__THE RECORDS__
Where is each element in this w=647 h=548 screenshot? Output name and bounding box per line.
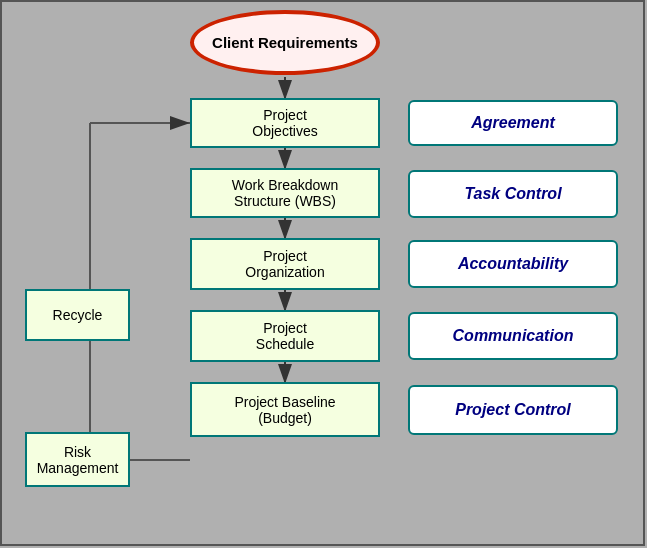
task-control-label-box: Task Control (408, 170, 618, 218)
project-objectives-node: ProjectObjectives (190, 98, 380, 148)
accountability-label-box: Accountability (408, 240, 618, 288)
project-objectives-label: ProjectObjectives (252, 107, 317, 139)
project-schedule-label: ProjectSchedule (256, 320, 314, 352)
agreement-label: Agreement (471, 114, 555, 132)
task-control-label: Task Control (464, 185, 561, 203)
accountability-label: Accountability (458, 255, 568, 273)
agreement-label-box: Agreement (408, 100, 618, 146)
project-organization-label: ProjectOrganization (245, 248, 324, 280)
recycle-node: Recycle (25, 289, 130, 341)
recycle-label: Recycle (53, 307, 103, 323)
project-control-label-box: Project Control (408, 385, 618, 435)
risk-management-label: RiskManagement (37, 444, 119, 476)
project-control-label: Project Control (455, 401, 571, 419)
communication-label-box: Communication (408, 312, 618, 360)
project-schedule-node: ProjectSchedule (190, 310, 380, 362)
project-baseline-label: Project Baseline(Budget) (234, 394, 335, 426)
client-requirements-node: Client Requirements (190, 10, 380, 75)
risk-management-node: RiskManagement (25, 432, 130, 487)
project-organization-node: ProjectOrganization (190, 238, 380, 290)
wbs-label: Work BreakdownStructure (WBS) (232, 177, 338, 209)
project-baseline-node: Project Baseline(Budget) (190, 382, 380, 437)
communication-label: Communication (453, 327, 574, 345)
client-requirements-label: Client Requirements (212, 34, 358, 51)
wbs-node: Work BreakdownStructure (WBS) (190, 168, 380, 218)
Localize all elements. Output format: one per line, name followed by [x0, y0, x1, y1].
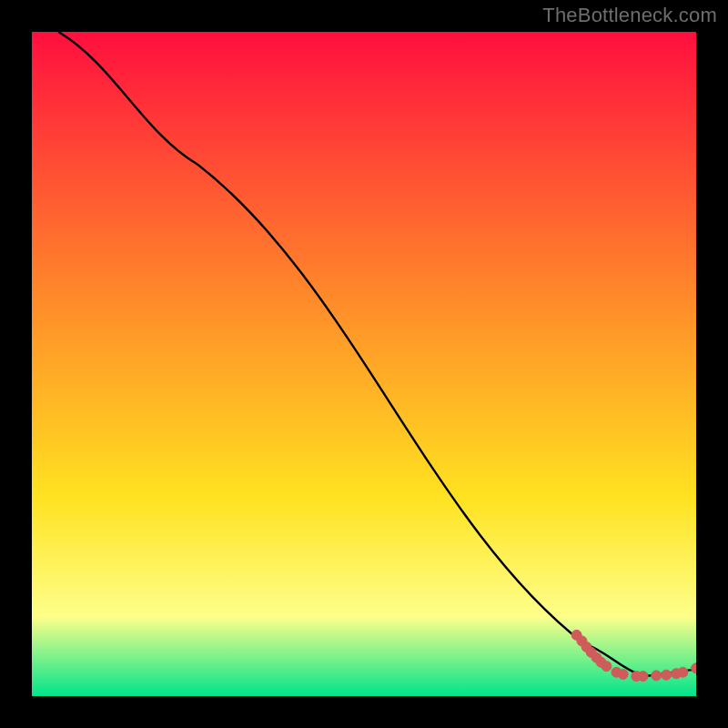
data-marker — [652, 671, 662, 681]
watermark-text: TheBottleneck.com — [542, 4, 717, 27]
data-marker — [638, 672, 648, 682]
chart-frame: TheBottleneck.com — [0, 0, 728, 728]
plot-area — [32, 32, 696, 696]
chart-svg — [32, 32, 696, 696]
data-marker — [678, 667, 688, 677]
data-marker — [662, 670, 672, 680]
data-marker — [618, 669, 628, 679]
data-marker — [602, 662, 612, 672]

__EXERCISE__
Restate, word for word, each line from the line containing "Localize all elements." through the end of the entries above; the pictures are not part of the copy.

__SOLUTION TO THE EXERCISE__
Localize all elements. Output format: one per line, name followed by [x0, y0, x1, y1].
data-marker — [652, 671, 662, 681]
watermark-text: TheBottleneck.com — [542, 4, 717, 27]
data-marker — [638, 672, 648, 682]
chart-frame: TheBottleneck.com — [0, 0, 728, 728]
plot-area — [32, 32, 696, 696]
chart-svg — [32, 32, 696, 696]
data-marker — [678, 667, 688, 677]
data-marker — [662, 670, 672, 680]
data-marker — [618, 669, 628, 679]
data-marker — [602, 662, 612, 672]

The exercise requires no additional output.